(Kap dochka) Khorosh gus'

Robert A. Rothstein rar at SLAVIC.UMASS.EDU
Mon Jan 8 02:04:48 UTC 2007


Jules Levin wrote:
> I wonder what the origin is?
> Consider a German (actually I know it from Yiddish) 'ganz gut', which 
> means both
> 'quite good' and 'the goose [is] good...'
> Could the Russian have originated in some cross-language joke?
    The dictionary _Russkaia frazeologiia. Istoriko-etimologicheskii 
slovar'_, compiled by Birikh, Mokienko and Stepanova (3rd. ed., 2005) 
suggests the following: "Blagodaria tomu, chto gus' v bukval'nom smysle 
vykhodit iz vody sukhim (voda skatyvaetsia s ego per'ev), slovo _gus'_ 
priobrelo perenosnoe znachenie 'lovkii, plutovatyi chelovek, proidokha'. 
Eto znachenie realizuetsia v slovosochetaniiach: _Nu i gus'! Khorosh 
gus'!" (p. 172).
    The phrase "v bukval'nom smysle" is an allusion to the proverbial 
comparison (in Russian, Polish and elsewhere) "kak s gusia voda," the 
English equivalent of which is "like water off a duck's back."

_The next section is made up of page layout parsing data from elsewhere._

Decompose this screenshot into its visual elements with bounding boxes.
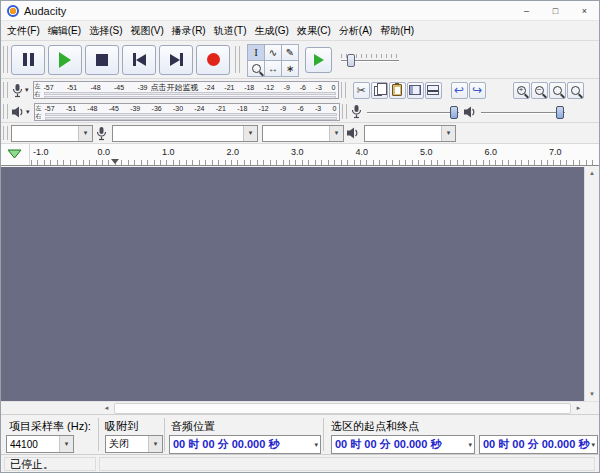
recording-channels-select[interactable]: ▾ [262,125,344,142]
zoom-fit-icon [571,86,580,95]
recording-device-select[interactable]: ▾ [112,125,258,142]
timeline-play-triangle-icon[interactable] [7,149,22,159]
menu-item[interactable]: 帮助(H) [376,21,418,41]
recording-volume-slider[interactable] [367,104,459,120]
toolbar-grip[interactable] [341,82,346,98]
chevron-down-icon[interactable]: ▾ [243,126,257,141]
selection-end-field[interactable]: 00 时 00 分 00.000 秒 ▾ [479,435,598,454]
pause-button[interactable] [11,45,45,75]
recording-volume-thumb[interactable] [450,106,458,119]
playback-meter[interactable]: 左右 -57-51-48-45-39-36-30-24-21-18-12-9-6… [34,103,340,121]
redo-button[interactable]: ↪ [469,82,486,99]
play-meter-dropdown-arrow[interactable]: ▾ [26,108,30,116]
menu-item[interactable]: 编辑(E) [44,21,85,41]
minimize-button[interactable]: – [512,1,541,20]
meter-scale-tick: -39 [130,105,140,112]
vertical-scrollbar[interactable]: ▲ ▼ [584,167,599,401]
audio-host-select[interactable]: ▾ [11,125,93,142]
draw-tool-button[interactable]: ✎ [281,44,299,61]
cut-button[interactable]: ✂ [353,82,370,99]
stop-button[interactable] [85,45,119,75]
selection-start-field[interactable]: 00 时 00 分 00.000 秒 ▾ [331,435,475,454]
skip-to-end-icon [170,53,183,66]
zoom-tool-button[interactable] [247,60,265,77]
toolbar-grip[interactable] [3,104,8,119]
multi-tool-button[interactable]: ∗ [281,60,299,77]
play-speed-slider[interactable] [341,52,399,68]
zoom-fit-button[interactable] [567,82,584,99]
menu-item[interactable]: 选择(S) [85,21,126,41]
zoom-selection-button[interactable] [549,82,566,99]
playhead-pin-icon [111,159,119,164]
meter-channel-label: 左 [36,105,42,111]
paste-button[interactable] [389,82,406,99]
trim-audio-button[interactable] [407,82,424,99]
chevron-down-icon[interactable]: ▾ [590,441,596,449]
chevron-down-icon[interactable]: ▾ [329,126,343,141]
horizontal-scrollbar-thumb[interactable] [114,403,571,414]
timeshift-tool-button[interactable]: ↔ [264,60,282,77]
chevron-down-icon[interactable]: ▾ [148,436,162,452]
silence-audio-button[interactable] [425,82,442,99]
meter-scale-tick: -9 [280,105,286,112]
envelope-tool-button[interactable]: ∿ [264,44,282,61]
redo-icon: ↪ [472,84,482,96]
snap-to-select[interactable]: 关闭 ▾ [105,435,163,453]
track-canvas[interactable] [1,167,586,401]
toolbar-grip[interactable] [235,46,240,73]
slider-track [481,112,565,114]
zoom-tool-icon [252,64,261,73]
skip-to-start-button[interactable] [122,45,156,75]
playback-device-select[interactable]: ▾ [364,125,456,142]
maximize-button[interactable]: □ [541,1,570,20]
playback-volume-thumb[interactable] [556,106,564,119]
chevron-down-icon[interactable]: ▾ [467,441,473,449]
recording-meter[interactable]: 左右 -57-51-48-45-39 点击开始监视 -24-21-18-12-9… [33,81,339,99]
play-speed-slider-thumb[interactable] [347,54,355,67]
menu-item[interactable]: 轨道(T) [210,21,251,41]
envelope-tool-icon: ∿ [269,47,277,58]
project-rate-select[interactable]: 44100 ▾ [6,435,74,453]
toolbar-grip[interactable] [3,46,8,73]
zoom-in-button[interactable]: + [513,82,530,99]
zoom-out-button[interactable]: − [531,82,548,99]
toolbar-grip[interactable] [3,82,8,98]
skip-to-end-button[interactable] [159,45,193,75]
toolbar-grip[interactable] [342,104,347,119]
start-monitoring-hint[interactable]: 点击开始监视 [151,82,199,93]
playback-volume-slider[interactable] [481,104,565,120]
cut-icon: ✂ [356,85,365,96]
meter-scale-tick: -57 [45,105,55,112]
meter-scale-tick: -45 [114,84,124,91]
ruler-tick-label: 7.0 [549,147,599,157]
chevron-down-icon[interactable]: ▾ [59,436,73,452]
record-meter-dropdown-arrow[interactable]: ▾ [25,86,29,94]
scroll-up-button[interactable]: ▲ [586,167,599,180]
project-rate-value: 44100 [7,439,59,450]
meter-scale-tick: -12 [264,84,274,91]
menu-item[interactable]: 播录(R) [168,21,210,41]
meter-scale-tick: -6 [300,84,306,91]
chevron-down-icon[interactable]: ▾ [313,441,319,449]
undo-button[interactable]: ↩ [451,82,468,99]
menu-item[interactable]: 分析(A) [335,21,376,41]
toolbar-grip[interactable] [3,126,8,140]
menu-item[interactable]: 生成(G) [250,21,292,41]
close-button[interactable]: × [570,1,599,20]
timeline-ruler[interactable]: -1.00.01.02.03.04.05.06.07.0 [1,144,599,166]
menu-item[interactable]: 文件(F) [3,21,44,41]
play-at-speed-button[interactable] [305,47,332,73]
microphone-icon [350,104,363,119]
chevron-down-icon[interactable]: ▾ [78,126,92,141]
meter-scale-tick: -3 [316,84,322,91]
play-button[interactable] [48,45,82,75]
record-button[interactable] [196,45,230,75]
copy-button[interactable] [371,82,388,99]
audio-position-field[interactable]: 00 时 00 分 00.000 秒 ▾ [169,435,321,454]
record-meter-scale-right: -24-21-18-12-9-6-30 [205,84,336,91]
menu-item[interactable]: 效果(C) [293,21,335,41]
chevron-down-icon[interactable]: ▾ [441,126,455,141]
scroll-down-button[interactable]: ▼ [586,388,599,401]
menu-item[interactable]: 视图(V) [126,21,167,41]
selection-tool-button[interactable]: I [247,44,265,61]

    Jules Levin's Yiddish example is part of a bit of joking dialog: If 
someone says (in Yiddish) "gants gut" (quite good/well), which is 
homonymous (in some, but not all, Yiddish dialects) with "gandz gut," 
the comeback line is "kachke nokh beser" (a duck [is] even better).